The Marine Environment
A clean boat is not only a happy boat but creates a happy marine environment. Every state has different environmental laws when it comes to boating. Both Virginia and California stress the fact that nuisance aquatic species can spread quickly and damage water resources and native ecosystems. In other waters, before leaving a body of water, you need to examine and clean your boat and equipment, scrubbing off any mud, plants and invasive marine species. So if you’re boating at the mouth of Chesapeake Bay and a harbor master catches sight of you leaving a body of water without cleaning your gear, your Virginia boating license can be revoked. With over a quarter of a million motorboats in California, the spreading of invasive species is something the Virginia Department of Game and Inland Fisheries takes seriously.

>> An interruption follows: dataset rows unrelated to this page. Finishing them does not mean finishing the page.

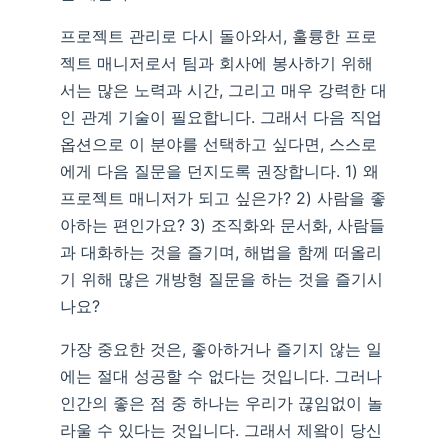
프로젝트 관리로 다시 돌아와서, 훌륭한 프로
젝트 매니저로서 팀과 회사에 봉사하기 위해
서는 많은 노력과 시간, 그리고 매우 강력한 대
인 관계 기술이 필요합니다. 그래서 다음 직업
옵션으로 이 분야를 선택하고 싶다면, 스스로
에게 다음 질문을 던지도록 권장합니다. 1) 왜
프로젝트 매니저가 되고 싶은가? 2) 사람을 좋
아하는 편인가요? 3) 조직화와 문서화, 사람들
과 대화하는 것을 즐기며, 해법을 함께 떠올리
기 위해 많은 개방형 질문을 하는 것을 즐기시
나요?
가장 중요한 것은, 좋아하거나 즐기지 않는 일
에는 절대 성공할 수 없다는 것입니다. 그러나
인간의 좋은 점 중 하나는 우리가 끊임없이 놀
라울 수 있다는 것입니다. 그래서 제왘이 당신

Sailboat on Chesapeake Bay by Jeff Marks via Flickr
Prevent Fuel and Oil Leaks
Whether you have an older model boat or a modern skiff, you need to inspect the engine and keep it well tuned in order to prevent leaks. The bilge should be kept clean and dry as well, and an oil absorbent should be placed under the engine and in the bilge to catch any leaks. These absorbents can be disposed of at the hazardous water center at the marina. Any fuel or oils spills need to be reported immediately.
The Sewage Situation
When it comes to managing sewage, use dump stations, sewage pumpouts or mobile-pumpout services. Whether you’re sailing in a lake, river, reservoir or coastal waters, it’s illegal to discharge untreated sewage within a three-mile territorial limit of shore. In other words, this isn’t really a green tip, it’s the law. Boaters need to plan ahead as to how they’re going to properly manage waste.
Boat Cleaning and Maintenance
Boaters take pride in their vessels. Even if you’re cruising the waters off of Cape Cod in an old dingy, when you return to the marina, you’re going to wash and scrub the boat until it’s as shiny as a super yacht in the French Riviera. Be sure to use boat cleaners that are water-based, phosphate-free and biodegradable. If you’re cleaning or doing maintenance on your boat around the water, use tarps to collect any drips or debris. However, it’s better to avoid doing any maintenance on the dock and save all repairs for the boatyard.